Traceability programs are split between government-assisted program (a minimum), private firms and producer cooperatives.

The goals are to provide transparency to the production process, increase quality control through auditing and capture value from practices such as free-range, antibiotic-free and organic systems. Firms and cooperatives are using their unique traceability systems as marketing tools.

Q. What kind of traceability technology is the EU using?
A. The Internet is revolutionizing supply-chain management and enabling cost-effective traceability. Leading systems use an information architecture that includes Enterprise Resource Planning Systems, internal networks to transfer information within their sphere of the supply chain. The Internet is used to communicate information to others such as consumers and retailers.

This structure provides information security and
enables information transfer needed to complete traceability. All this rests on large-scale, relational databases to capture and manage the data.

However, they also need technology to capture the physical world data. The Europeans have invested heavily in measurement technologies. They have experimented with radio frequency identification and embedded micro-chips, but the bar-code and scanning technology has held up well. It's cheap, has reliable readability and is a standard that all chain participants can use without a large investment in readers.

Q. Is this type of system feasible in the U.S. pork industry?
A. Traceability is technologically feasible. The key question is does it make economic sense? In this regard, there are three keys: 1) economies of scale, 2) consumer willingness to pay for traceability and 3) competitive pressures of adoption.

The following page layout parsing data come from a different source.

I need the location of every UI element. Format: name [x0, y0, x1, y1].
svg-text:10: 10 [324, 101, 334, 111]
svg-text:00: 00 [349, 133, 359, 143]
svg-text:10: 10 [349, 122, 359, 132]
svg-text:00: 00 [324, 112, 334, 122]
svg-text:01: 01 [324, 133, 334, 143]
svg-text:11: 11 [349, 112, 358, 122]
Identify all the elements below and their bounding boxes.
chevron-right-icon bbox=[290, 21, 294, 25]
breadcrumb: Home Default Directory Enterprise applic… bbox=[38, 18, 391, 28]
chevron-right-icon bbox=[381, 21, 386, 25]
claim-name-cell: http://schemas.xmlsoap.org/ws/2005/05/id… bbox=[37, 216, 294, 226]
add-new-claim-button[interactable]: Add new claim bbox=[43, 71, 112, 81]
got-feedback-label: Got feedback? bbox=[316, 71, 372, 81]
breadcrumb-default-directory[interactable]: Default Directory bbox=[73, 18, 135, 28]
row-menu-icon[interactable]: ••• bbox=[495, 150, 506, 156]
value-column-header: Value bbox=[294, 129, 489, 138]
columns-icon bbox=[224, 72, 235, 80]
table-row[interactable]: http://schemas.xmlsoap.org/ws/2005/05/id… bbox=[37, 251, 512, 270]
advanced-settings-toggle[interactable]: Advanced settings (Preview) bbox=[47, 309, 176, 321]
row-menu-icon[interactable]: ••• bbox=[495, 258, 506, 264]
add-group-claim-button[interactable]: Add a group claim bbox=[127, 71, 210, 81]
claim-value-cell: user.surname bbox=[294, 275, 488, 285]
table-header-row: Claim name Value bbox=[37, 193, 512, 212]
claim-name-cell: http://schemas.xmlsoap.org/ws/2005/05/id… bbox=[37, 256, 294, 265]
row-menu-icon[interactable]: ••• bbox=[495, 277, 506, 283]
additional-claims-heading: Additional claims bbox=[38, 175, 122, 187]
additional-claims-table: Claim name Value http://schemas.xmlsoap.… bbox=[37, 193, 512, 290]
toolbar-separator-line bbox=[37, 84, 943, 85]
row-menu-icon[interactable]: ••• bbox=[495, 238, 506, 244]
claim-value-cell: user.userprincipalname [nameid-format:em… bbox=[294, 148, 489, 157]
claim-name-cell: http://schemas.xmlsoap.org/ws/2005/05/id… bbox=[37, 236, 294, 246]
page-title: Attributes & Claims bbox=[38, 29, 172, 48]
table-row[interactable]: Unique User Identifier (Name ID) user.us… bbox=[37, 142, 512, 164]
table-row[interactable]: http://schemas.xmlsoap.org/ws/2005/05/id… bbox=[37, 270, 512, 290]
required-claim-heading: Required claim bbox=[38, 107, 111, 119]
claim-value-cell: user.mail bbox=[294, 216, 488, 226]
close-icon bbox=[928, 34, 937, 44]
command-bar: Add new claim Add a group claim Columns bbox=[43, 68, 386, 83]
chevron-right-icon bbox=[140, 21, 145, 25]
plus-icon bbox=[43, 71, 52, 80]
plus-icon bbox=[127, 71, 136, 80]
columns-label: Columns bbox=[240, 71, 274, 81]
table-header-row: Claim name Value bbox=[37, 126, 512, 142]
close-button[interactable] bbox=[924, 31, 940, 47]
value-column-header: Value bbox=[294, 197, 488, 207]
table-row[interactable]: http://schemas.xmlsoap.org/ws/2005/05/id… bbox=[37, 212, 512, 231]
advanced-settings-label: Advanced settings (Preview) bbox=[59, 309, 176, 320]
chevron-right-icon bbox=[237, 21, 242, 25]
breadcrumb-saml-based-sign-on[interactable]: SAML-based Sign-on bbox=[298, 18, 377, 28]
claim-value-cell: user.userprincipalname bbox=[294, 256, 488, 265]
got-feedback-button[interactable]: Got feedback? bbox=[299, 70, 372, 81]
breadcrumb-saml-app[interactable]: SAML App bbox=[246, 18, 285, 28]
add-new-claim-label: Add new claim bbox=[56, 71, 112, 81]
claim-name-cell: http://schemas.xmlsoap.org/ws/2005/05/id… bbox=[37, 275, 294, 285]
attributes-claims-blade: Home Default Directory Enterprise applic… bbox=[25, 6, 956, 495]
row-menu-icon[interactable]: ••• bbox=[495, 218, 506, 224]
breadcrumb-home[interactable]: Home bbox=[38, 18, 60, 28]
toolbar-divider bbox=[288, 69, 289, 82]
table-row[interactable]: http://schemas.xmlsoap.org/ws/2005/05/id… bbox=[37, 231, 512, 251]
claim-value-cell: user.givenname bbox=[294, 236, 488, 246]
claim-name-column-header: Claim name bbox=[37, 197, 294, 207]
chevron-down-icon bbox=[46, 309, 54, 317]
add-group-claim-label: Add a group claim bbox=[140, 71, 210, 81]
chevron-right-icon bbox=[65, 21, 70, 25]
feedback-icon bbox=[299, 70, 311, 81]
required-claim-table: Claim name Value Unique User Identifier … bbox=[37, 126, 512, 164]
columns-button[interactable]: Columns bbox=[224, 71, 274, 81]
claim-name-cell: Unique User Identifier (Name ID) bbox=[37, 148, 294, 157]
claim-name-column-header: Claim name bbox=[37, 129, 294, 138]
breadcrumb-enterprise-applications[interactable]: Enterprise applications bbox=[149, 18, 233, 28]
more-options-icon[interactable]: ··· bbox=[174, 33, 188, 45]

Q. Who would benefit most from a traceability program?
A . Traceability is always positioned as consumer driven, but I'm skeptical. You can implement quality control and add value without it. Actually, consumers may lose because it is expensive.

Traceability does enable companies to manage their supply chain more efficiently because they have more real-time ordering processes. It saves them money if there is a food safety problem because they can identify the problem and contain it sooner.

A byproduct is improved production management because of improved record and benchmarking systems.

Finally, there's a structural component. All the traceability systems that we observed were tightly coordinated or integrated production chains. Those systems will have the greatest success in rapid adoption and implementation.

Q. What are the pros/cons?
A. Advantages include the ability to improve information flow within the pork chain. This improves the
allocation of value and costs to those who create them. It also improves quality control because it enforces measurement and management of those processes. It reduces food-safety recall costs.

A major issue also relates to public- and animal-health initiatives. Concerns raised by the United Kingdom's foot-and-mouth outbreak, as well as bioterrorism will drive animal identification and tracking programs.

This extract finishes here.